Rapid Transit v1
Copyright 2022, Phil Leduc
PLEASE NOTE: THIS GAME IS AGAIN UNDER REVIEW. The rules may be modified due to cycling problems. Thank you, Dale Walton for your help in testing Rapid Transit.
As of 2021, Seoul, South Korea has the longest subway system in the world with 508 kilometers (315 miles) of track. Tokyo, Japan has the largest ridership with 3.1 billion riders per year. - Infoplease.com
Rapid Transit is an abstract strategy game of unification for two players. In this game players swap pieces in adjacent networks to create larger and more efficient networks. The game ends when a player has connected all his or her pieces into a single network.

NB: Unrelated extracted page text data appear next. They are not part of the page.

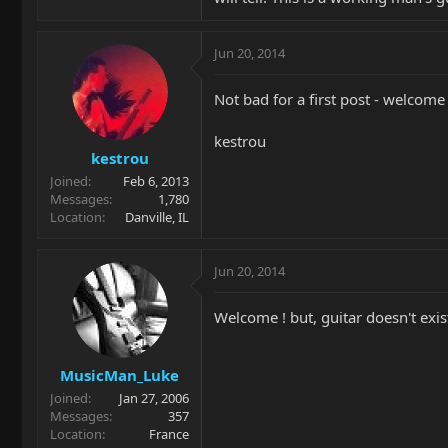
Jun 20, 2014
Not bad for a first post - welcom
kestrou
kestrou
Joined
Feb 6, 2013
Messages
1,780
Location
Danville, IL
Jun 20, 2014
Welcome ! but, guitar doesn't exis
MusicMan_Luke
Joined
Jan 27, 2006
Messages
357
Location
France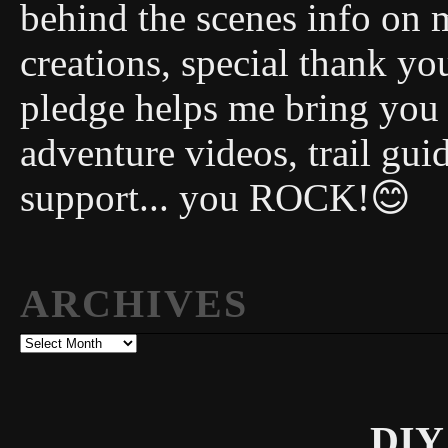
behind the scenes info on 
creations, special thank y
pledge helps me bring you
adventure videos, trail gui
support... you ROCK!😊
ARCHIVES
Archives
DIY 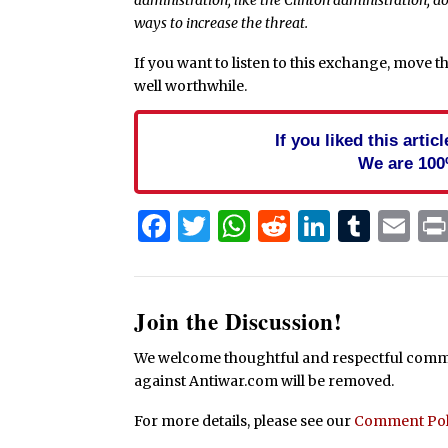
ways to increase the threat.
If you want to listen to this exchange, move th
well worthwhile.
If you liked this arti
We are 100
Facebook
Twitter
WhatsApp
Reddit
Linked
Tum
Em
Join the Discussion!
We welcome thoughtful and respectful commen
against Antiwar.com will be removed.
For more details, please see our
Comment Pol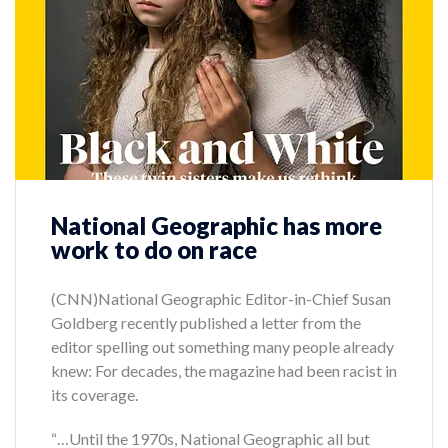
National Geographic has more
work to do on race
(CNN)National Geographic Editor-in-Chief Susan
Goldberg recently published a letter from the
editor spelling out something many people already
knew: For decades, the magazine had been racist in
its coverage.
“…Until the 1970s, National Geographic all but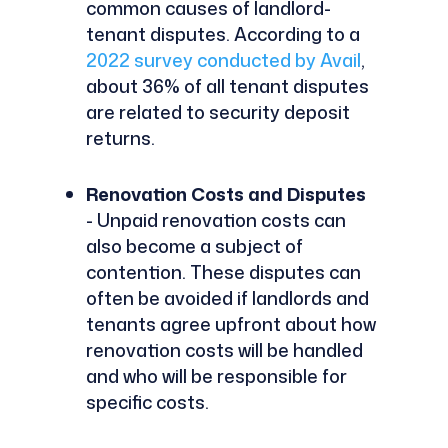
common causes of landlord-
tenant disputes. According to a
2022 survey conducted by Avail
,
about 36% of all tenant disputes
are related to security deposit
returns.
Renovation Costs and Disputes
- Unpaid renovation costs can
also become a subject of
contention. These disputes can
often be avoided if landlords and
tenants agree upfront about how
renovation costs will be handled
and who will be responsible for
specific costs.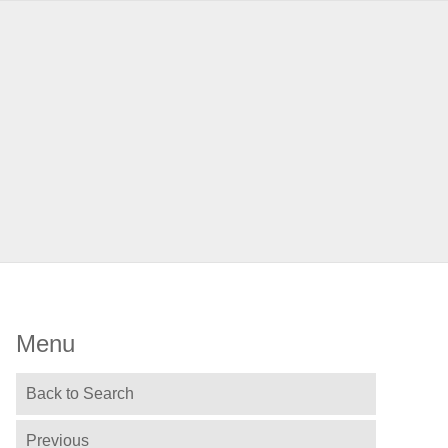
Menu
Back to Search
Previous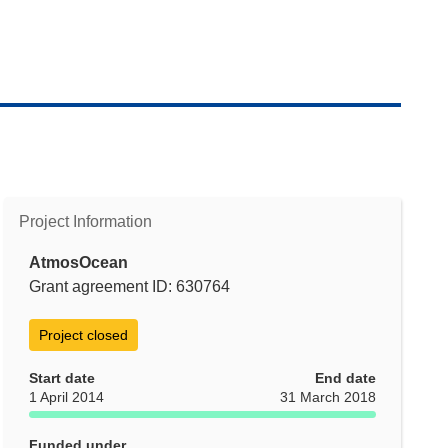
Project Information
AtmosOcean
Grant agreement ID: 630764
Project closed
Start date
End date
1 April 2014
31 March 2018
Funded under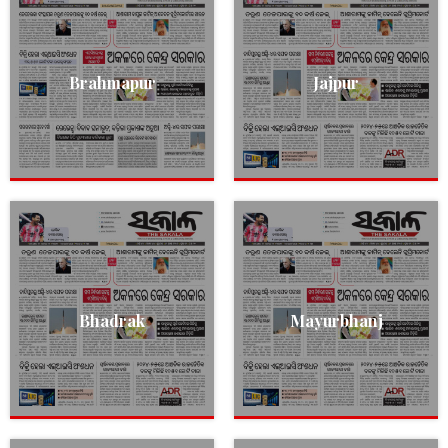
Brahmapur
Jajpur
Bhadrak
Mayurbhanj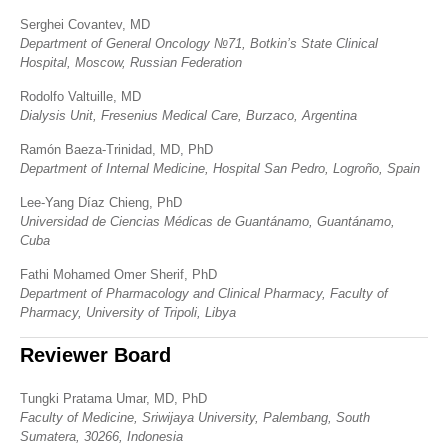
Serghei Covantev, MD
Department of General Oncology №71, Botkin’s State Clinical
Hospital, Moscow, Russian Federation
Rodolfo Valtuille, MD
Dialysis Unit, Fresenius Medical Care, Burzaco, Argentina
Ramón Baeza-Trinidad, MD, PhD
Department of Internal Medicine, Hospital San Pedro, Logroño, Spain
Lee-Yang Díaz Chieng, PhD
Universidad de Ciencias Médicas de Guantánamo, Guantánamo,
Cuba
Fathi Mohamed Omer Sherif, PhD
Department of Pharmacology and Clinical Pharmacy, Faculty of
Pharmacy, University of Tripoli, Libya
Reviewer Board
Tungki Pratama Umar, MD, PhD
Faculty of Medicine, Sriwijaya University, Palembang, South
Sumatera, 30266, Indonesia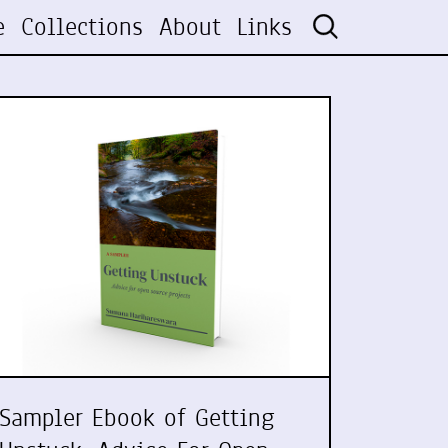
e
Collections
About
Links
Sampler Ebook of Getting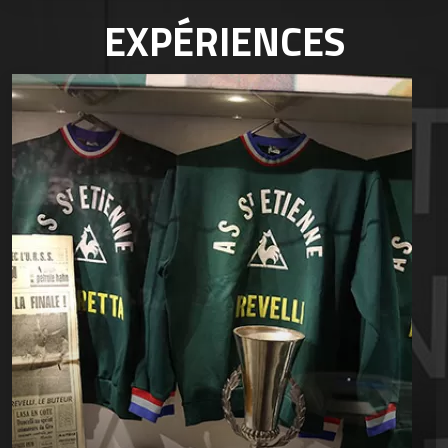
EXPÉRIENCES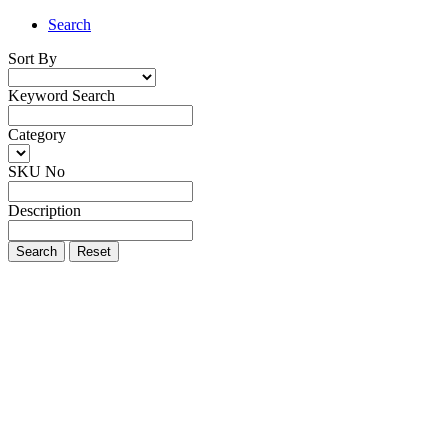
Search
Sort By
Keyword Search
Category
SKU No
Description
Search
Reset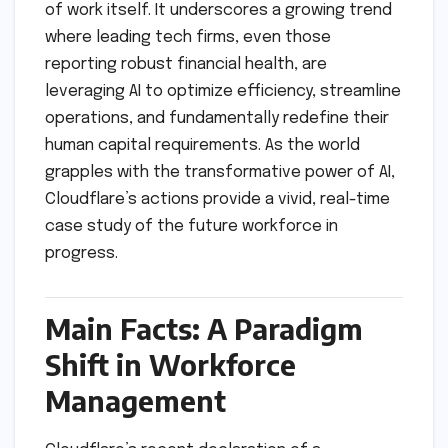
of work itself. It underscores a growing trend
where leading tech firms, even those
reporting robust financial health, are
leveraging AI to optimize efficiency, streamline
operations, and fundamentally redefine their
human capital requirements. As the world
grapples with the transformative power of AI,
Cloudflare’s actions provide a vivid, real-time
case study of the future workforce in
progress.
Main Facts: A Paradigm
Shift in Workforce
Management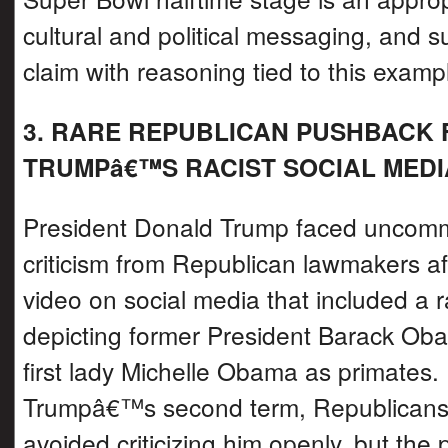
cultural and political messaging, and s
claim with reasoning tied to this examp
3. RARE REPUBLICAN PUSHBACK
TRUMPâ€™S RACIST SOCIAL MEDI
President Donald Trump faced uncomm
criticism from Republican lawmakers af
video on social media that included a 
depicting former President Barack Ob
first lady Michelle Obama as primates.
Trumpâ€™s second term, Republicans 
avoided criticizing him openly, but the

Figure 1. A Completed Game
Components
A square (n x n) game board of even dimensions. Any dimension greater than or equal to 6 is playable. 6 x 6 is quick, fun and best for learning tactics. 8 x 8 is recommended for gamers who want more of a challenge and for tournament play.
Two sets of n² / 2 pieces, (32 pieces for an n 8 x 8 board). An Othello game board and pieces or two decks of playing cards with different colored backs can be used to play Rapid Transit.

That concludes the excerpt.